Enron's former chief accounting officer is expected to plead guilty this afternoon to one or more of the 34 criminal charges against him.

Less than three weeks before he was to face a jury alongside Enron Corp. founder Kenneth Lay and former CEO Jeffrey Skilling on charges including conspiracy and fraud, the company's former top accountant, Richard Causey, is switching sides.

Causey was set Wednesday afternoon to plead guilty to one or more crimes stemming from the scandal-ridden company's crash more than four years ago and help the government pursue convictions against his former bosses, according to a person familiar with the negotiations who spoke on condition of anonymity because of the private nature of the discussions.

Causey was scheduled to appear before U.S. District Judge Sim Lake on Wednesday afternoon in a change-of-plea hearing.

"This is devastating news for Lay and Skilling and it greatly increases the chances that they will be convicted," reports CBS News legal analyst Andrew Cohen. "This deal will give prosecutors yet another former Enron insider who presumably can and will point the finger at Ken Lay and Jeffrey Skilling and declare that they knew or should have known about the awful financial dealings going on inside that company."

Causey agreed to testify against his former bosses in exchange for a leaner prison sentence than he would have received if convicted on all counts. The trial is scheduled to begin next month, but Cohen says a delay is likely to give defense attorneys more time to prepare for the new witness.

The last-minute switch leaves Lay and Skilling with another opponent rather than an ally who has been part of their united defense front since the trio was first indicted last year.

"It changes the face of the trial for the prosecutors and the defense," said Jacob Frenkel, a former federal prosecutor, who noted that the Lay and Skilling defense teams knew a Causey plea was a possibility.

"They had to have some contingency plan for trial preparations for a case without Causey. Now they just put that plan in place," Frenkel said.

He said Causey's decision to become the government's 16th cooperating witness in exchange for a guilty plea allows it to streamline what had been expected to be a four- to six-month trial set to begin with jury selection on Jan. 17.

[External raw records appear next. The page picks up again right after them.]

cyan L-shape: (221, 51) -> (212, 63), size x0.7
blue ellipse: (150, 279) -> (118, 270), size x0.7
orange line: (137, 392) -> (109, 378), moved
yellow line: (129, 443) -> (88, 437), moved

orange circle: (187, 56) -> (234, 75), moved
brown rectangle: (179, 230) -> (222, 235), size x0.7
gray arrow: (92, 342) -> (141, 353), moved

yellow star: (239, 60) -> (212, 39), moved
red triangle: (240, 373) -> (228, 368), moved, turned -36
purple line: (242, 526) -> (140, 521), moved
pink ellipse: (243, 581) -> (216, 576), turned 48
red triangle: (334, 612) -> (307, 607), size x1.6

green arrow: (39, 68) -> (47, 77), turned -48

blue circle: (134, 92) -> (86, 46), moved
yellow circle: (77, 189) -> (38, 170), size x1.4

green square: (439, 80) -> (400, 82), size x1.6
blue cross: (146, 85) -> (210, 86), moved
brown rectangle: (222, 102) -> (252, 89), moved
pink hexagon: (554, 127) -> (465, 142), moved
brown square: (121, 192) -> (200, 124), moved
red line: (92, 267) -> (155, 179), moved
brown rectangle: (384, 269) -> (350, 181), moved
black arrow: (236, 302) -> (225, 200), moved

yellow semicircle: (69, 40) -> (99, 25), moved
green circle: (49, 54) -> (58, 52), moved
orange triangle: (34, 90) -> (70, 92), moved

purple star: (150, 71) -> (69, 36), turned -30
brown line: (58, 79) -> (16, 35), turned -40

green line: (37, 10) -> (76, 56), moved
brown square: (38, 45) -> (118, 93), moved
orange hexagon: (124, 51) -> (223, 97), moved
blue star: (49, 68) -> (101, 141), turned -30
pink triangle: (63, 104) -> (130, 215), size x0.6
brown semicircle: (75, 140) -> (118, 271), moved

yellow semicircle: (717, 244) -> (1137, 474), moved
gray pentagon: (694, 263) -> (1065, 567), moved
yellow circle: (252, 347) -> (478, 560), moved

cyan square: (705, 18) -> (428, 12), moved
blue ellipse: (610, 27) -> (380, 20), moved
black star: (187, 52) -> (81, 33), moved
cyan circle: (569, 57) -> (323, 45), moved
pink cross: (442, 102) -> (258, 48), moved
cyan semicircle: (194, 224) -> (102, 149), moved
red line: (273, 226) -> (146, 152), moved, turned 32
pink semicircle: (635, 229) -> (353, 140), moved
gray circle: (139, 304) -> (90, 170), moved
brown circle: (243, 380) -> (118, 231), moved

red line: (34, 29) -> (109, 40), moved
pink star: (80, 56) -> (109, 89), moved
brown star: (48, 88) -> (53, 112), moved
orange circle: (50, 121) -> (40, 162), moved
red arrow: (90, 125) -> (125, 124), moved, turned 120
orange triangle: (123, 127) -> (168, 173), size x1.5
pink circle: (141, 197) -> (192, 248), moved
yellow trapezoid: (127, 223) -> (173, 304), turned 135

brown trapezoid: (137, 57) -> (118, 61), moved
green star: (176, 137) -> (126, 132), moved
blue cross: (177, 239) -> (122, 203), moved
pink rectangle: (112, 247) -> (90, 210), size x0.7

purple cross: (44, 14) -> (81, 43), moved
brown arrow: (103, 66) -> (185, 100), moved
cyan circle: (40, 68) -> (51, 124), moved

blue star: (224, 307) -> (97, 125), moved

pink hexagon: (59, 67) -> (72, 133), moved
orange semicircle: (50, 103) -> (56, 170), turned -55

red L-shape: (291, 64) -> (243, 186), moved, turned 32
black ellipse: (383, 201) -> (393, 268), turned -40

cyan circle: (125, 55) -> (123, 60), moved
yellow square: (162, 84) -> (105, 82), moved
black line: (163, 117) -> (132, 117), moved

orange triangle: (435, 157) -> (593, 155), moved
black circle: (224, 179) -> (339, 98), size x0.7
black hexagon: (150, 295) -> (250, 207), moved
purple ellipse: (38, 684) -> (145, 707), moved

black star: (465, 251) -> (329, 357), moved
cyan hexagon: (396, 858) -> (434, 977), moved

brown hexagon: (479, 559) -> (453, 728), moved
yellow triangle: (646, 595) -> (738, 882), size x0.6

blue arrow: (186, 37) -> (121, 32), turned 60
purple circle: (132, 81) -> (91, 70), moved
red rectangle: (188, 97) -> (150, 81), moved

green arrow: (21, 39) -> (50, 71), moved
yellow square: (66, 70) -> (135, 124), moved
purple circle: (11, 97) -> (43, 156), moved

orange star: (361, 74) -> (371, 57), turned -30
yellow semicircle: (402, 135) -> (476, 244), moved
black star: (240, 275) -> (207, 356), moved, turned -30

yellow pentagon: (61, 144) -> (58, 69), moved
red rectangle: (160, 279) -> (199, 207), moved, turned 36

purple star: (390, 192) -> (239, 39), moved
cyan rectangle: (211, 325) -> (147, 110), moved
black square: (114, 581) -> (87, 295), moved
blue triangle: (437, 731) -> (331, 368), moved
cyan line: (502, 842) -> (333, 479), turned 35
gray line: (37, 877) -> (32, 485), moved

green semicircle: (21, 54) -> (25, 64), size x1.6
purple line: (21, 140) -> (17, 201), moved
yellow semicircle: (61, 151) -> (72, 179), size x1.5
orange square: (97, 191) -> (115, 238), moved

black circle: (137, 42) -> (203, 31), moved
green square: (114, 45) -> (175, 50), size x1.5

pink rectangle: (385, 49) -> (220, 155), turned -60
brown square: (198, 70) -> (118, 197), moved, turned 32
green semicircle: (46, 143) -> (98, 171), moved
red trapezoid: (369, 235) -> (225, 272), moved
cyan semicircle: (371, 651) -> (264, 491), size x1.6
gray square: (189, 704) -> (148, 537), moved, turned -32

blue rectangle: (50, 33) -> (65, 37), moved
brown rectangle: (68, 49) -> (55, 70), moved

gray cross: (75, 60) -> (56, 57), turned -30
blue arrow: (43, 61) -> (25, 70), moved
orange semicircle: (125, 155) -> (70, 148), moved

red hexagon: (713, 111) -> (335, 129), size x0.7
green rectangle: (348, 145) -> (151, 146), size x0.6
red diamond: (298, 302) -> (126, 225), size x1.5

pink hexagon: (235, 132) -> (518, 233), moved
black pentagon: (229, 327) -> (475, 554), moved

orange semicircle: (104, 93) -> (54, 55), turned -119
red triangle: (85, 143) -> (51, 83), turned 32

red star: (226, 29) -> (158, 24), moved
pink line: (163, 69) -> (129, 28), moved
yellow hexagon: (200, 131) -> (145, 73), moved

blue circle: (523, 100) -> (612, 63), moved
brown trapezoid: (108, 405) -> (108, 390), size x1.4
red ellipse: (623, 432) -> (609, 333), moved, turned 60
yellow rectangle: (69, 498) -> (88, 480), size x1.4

"What it really means is a shorter, more focused trial, which is better for the government. It probably takes out of the equation some of the more complex accounting issues. The defense was likely hoping to make this case seem like a complex civil financial fraud case, and without Causey, that will be more difficult," Frenkel said.

Causey faces more than 30 counts of conspiracy, fraud, insider trading, lying to auditors and money laundering. Many of those overlap with the 35 counts of fraud, conspiracy, lying to auditors and insider trading pending against Skilling.

The pair are accused of conspiring with others to fool investors into believing a wobbly Enron was healthy in the years leading to its December 2001 crash.

Some of Causey's charges also overlap with the seven fraud and conspiracy counts pending against Lay, in which the former chairman is accused of perpetuating the ruse after Skilling's abrupt resignation in August 2001.

Skilling and Lay maintain that they neither committed nor knew of any crimes at Enron, and both have pleaded not guilty.

Causey, 45, could be more damaging to Lay and Skilling than former Enron finance chief Andrew Fastow, who pleaded guilty to two counts of conspiracy in January 2004.

Unlike his former peer, Causey didn't skim millions of dollars for himself from shady deals. Causey was indicted about a week after Fastow cut a deal with prosecutors and agreed to help the government pursue former top Enron executives.

Skilling was added to the indictment in February 2004, followed by Lay in July that year.

Also, Lay has repeatedly pointed to Fastow as the crook who abused his trust, highlighting the former finance chief's admitted skullduggery.

"There is some safety in numbers from the government's perspective. It's not just Andy Fastow now, it's another senior official. That takes some of the pressure and burden off of Fastow," said Kirby Behre, a former federal prosecutor. "They might make an effective one-two punch in terms of government witnesses."